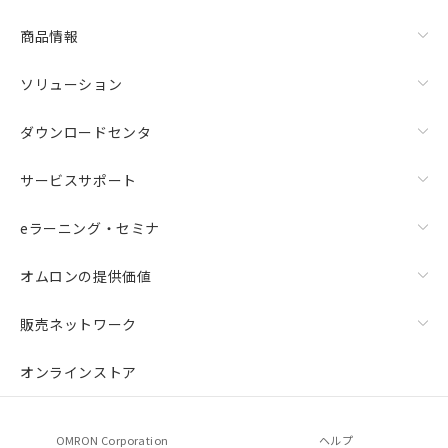
商品情報
ソリューション
ダウンロードセンタ
サービスサポート
eラーニング・セミナ
オムロンの提供価値
販売ネットワーク
オンラインストア
OMRON Corporation
ヘルプ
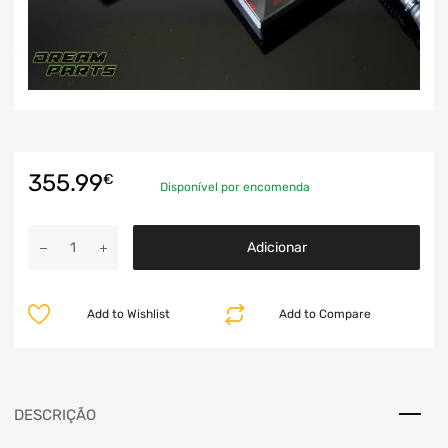
355.99
€
Disponível por encomenda
Adicionar
Add to Wishlist
Add to Compare
DESCRIÇÃO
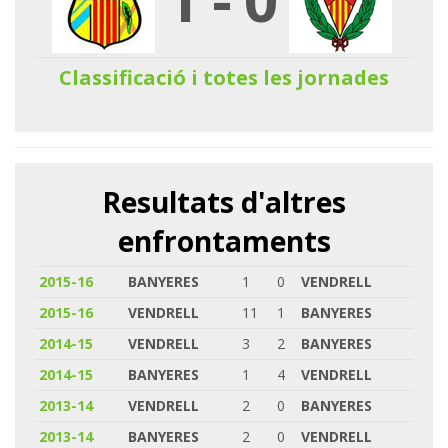
Classificació i totes les jornades
Resultats d'altres
enfrontaments
2015-16
BANYERES
1
0
VENDRELL
2015-16
VENDRELL
11
1
BANYERES
2014-15
VENDRELL
3
2
BANYERES
2014-15
BANYERES
1
4
VENDRELL
2013-14
VENDRELL
2
0
BANYERES
2013-14
BANYERES
2
0
VENDRELL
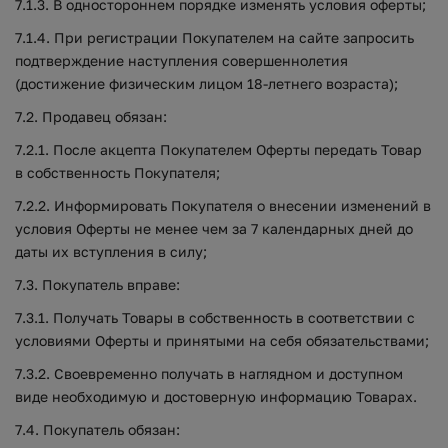
7.1.3. В одностороннем порядке изменять условия оферты;
7.1.4. При регистрации Покупателем на сайте запросить
подтверждение наступления совершеннолетия
(достижение физическим лицом 18-летнего возраста);
7.2. Продавец обязан:
7.2.1. После акцепта Покупателем Оферты передать Товар
в собственность Покупателя;
7.2.2. Информировать Покупателя о внесении изменений в
условия Оферты не менее чем за 7 календарных дней до
даты их вступления в силу;
7.3. Покупатель вправе:
7.3.1. Получать Товары в собственность в соответствии с
условиями Оферты и принятыми на себя обязательствами;
7.3.2. Своевременно получать в наглядном и доступном
виде необходимую и достоверную информацию Товарах.
7.4. Покупатель обязан:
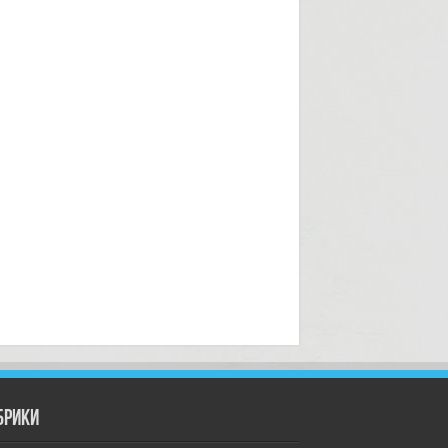
брики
==============================
**The task**
Reproduce the data above word for word, but leave the images out.

**Task response**
商品情報
ソリューション
ダウンロードセンタ
サービスサポート
eラーニング・セミナ
オムロンの提供価値
販売ネットワーク
オンラインストア
OMRON Corporation
ヘルプ
355.99
€
Disponível por encomenda
Adicionar
Add to Wishlist
Add to Compare
DESCRIÇÃO
Classificació i totes les jornades
Resultats d'altres
enfrontaments
2015-16
BANYERES
1
0
VENDRELL
2015-16
VENDRELL
11
1
BANYERES
2014-15
VENDRELL
3
2
BANYERES
2014-15
BANYERES
1
4
VENDRELL
2013-14
VENDRELL
2
0
BANYERES
2013-14
BANYERES
2
0
VENDRELL
7.1.3. В одностороннем порядке изменять условия оферты;
7.1.4. При регистрации Покупателем на сайте запросить
подтверждение наступления совершеннолетия
(достижение физическим лицом 18-летнего возраста);
7.2. Продавец обязан:
7.2.1. После акцепта Покупателем Оферты передать Товар
в собственность Покупателя;
7.2.2. Информировать Покупателя о внесении изменений в
условия Оферты не менее чем за 7 календарных дней до
даты их вступления в силу;
7.3. Покупатель вправе:
7.3.1. Получать Товары в собственность в соответствии с
условиями Оферты и принятыми на себя обязательствами;
7.3.2. Своевременно получать в наглядном и доступном
виде необходимую и достоверную информацию Товарах.
7.4. Покупатель обязан:
брики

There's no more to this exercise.